On the list of technology companies that inspire speculation and interest disproportionate to their size, Skype has often been near the top. The international success of its Internet-calling service was near-instant.
In ebay’s hands, however, Skype never quite achieved its promise. After spending $3.1 billion to buy it, eBay today sold off control to a group of technology investors for $1.9 billion in a deal that values Skype at about $2.75 billion. Not by any means small change but not the outlandish success that was once expected of Skype—and that it could have been.
Eighteen or 24 months ago, if you were asked to name the most important social networking platform, “Skype” would have been a very good, if unexpected, answer. Skype had passed 200 million user accounts way back in early 2007. It had 30 million or so users a day. The total time spent with Skype a year and a half ago was about 10 billion minutes a month already well behind Facebook’s 20 billion but not so far that it could never catch up.

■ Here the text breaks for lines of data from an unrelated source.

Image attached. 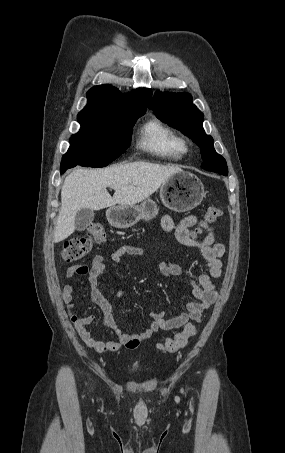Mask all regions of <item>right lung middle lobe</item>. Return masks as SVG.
Returning a JSON list of instances; mask_svg holds the SVG:
<instances>
[{
    "label": "right lung middle lobe",
    "instance_id": "dd1d6c3e",
    "mask_svg": "<svg viewBox=\"0 0 285 453\" xmlns=\"http://www.w3.org/2000/svg\"><path fill=\"white\" fill-rule=\"evenodd\" d=\"M145 111L114 113L82 110L78 114L80 131L71 136L70 148L61 164L105 167L130 146L132 129Z\"/></svg>",
    "mask_w": 285,
    "mask_h": 453
}]
</instances>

Skype is not, of course, a “social networking” tool as the term is generally used. But it unquestionably involves social interaction. And one advantage that Skype had over social networking sites like Facebook and MySpace was that Skype had persuaded many millions of people to download its software—something very few companies have been able to do.

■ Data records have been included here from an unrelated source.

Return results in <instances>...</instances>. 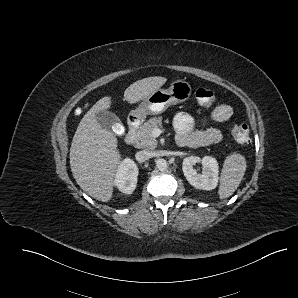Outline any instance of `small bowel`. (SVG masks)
I'll list each match as a JSON object with an SVG mask.
<instances>
[{
  "instance_id": "small-bowel-1",
  "label": "small bowel",
  "mask_w": 298,
  "mask_h": 298,
  "mask_svg": "<svg viewBox=\"0 0 298 298\" xmlns=\"http://www.w3.org/2000/svg\"><path fill=\"white\" fill-rule=\"evenodd\" d=\"M233 109L230 105L220 104L216 106L211 114L210 120L216 123H222L231 118ZM174 127L178 133L191 134L199 137L202 145L219 143L222 140V133L216 128H206L202 131H194L193 118L184 112L178 113L174 118Z\"/></svg>"
}]
</instances>
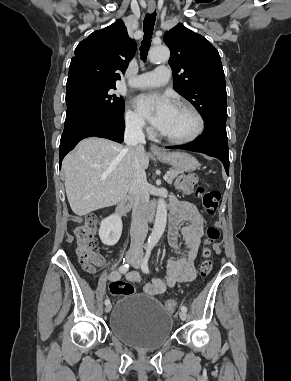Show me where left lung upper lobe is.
<instances>
[{"label": "left lung upper lobe", "instance_id": "1", "mask_svg": "<svg viewBox=\"0 0 291 381\" xmlns=\"http://www.w3.org/2000/svg\"><path fill=\"white\" fill-rule=\"evenodd\" d=\"M171 51L174 89L202 115L205 127L226 126L225 75L216 48L203 36L178 24L164 35ZM182 73L179 74V72Z\"/></svg>", "mask_w": 291, "mask_h": 381}]
</instances>
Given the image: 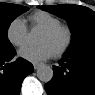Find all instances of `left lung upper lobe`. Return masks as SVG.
Segmentation results:
<instances>
[{
  "label": "left lung upper lobe",
  "mask_w": 95,
  "mask_h": 95,
  "mask_svg": "<svg viewBox=\"0 0 95 95\" xmlns=\"http://www.w3.org/2000/svg\"><path fill=\"white\" fill-rule=\"evenodd\" d=\"M52 14L66 19L72 32V43L68 53L95 47V12L91 9L71 4L40 6Z\"/></svg>",
  "instance_id": "left-lung-upper-lobe-1"
}]
</instances>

Today a comparison like this would be completely academic. Measured by the number of users a day or the time they spend with it, Facebook has left Skype far in the dust. And while Zuckerberg’s gutsy decision to turn down Yahoo‘s (YHOO) reported $1 billion bid for Facebook looks brilliant, eBay is happy to have wound up with a smaller loss than most analysts expected.
When eBay bought Skype, the talk was about Skype’s synergies with eBay’s marketplace, and lots of folks thought that eBay’s purchase meant that Skype would transform how eBayers did business. As social networks gained traction, Skype, with its powerful client software and enormous user base, seemed well-positioned to jump into the pool. But Skype didn’t go in this direction. Instead, Skype has chugged along, steadily building its business, but never getting to a big transformative moment.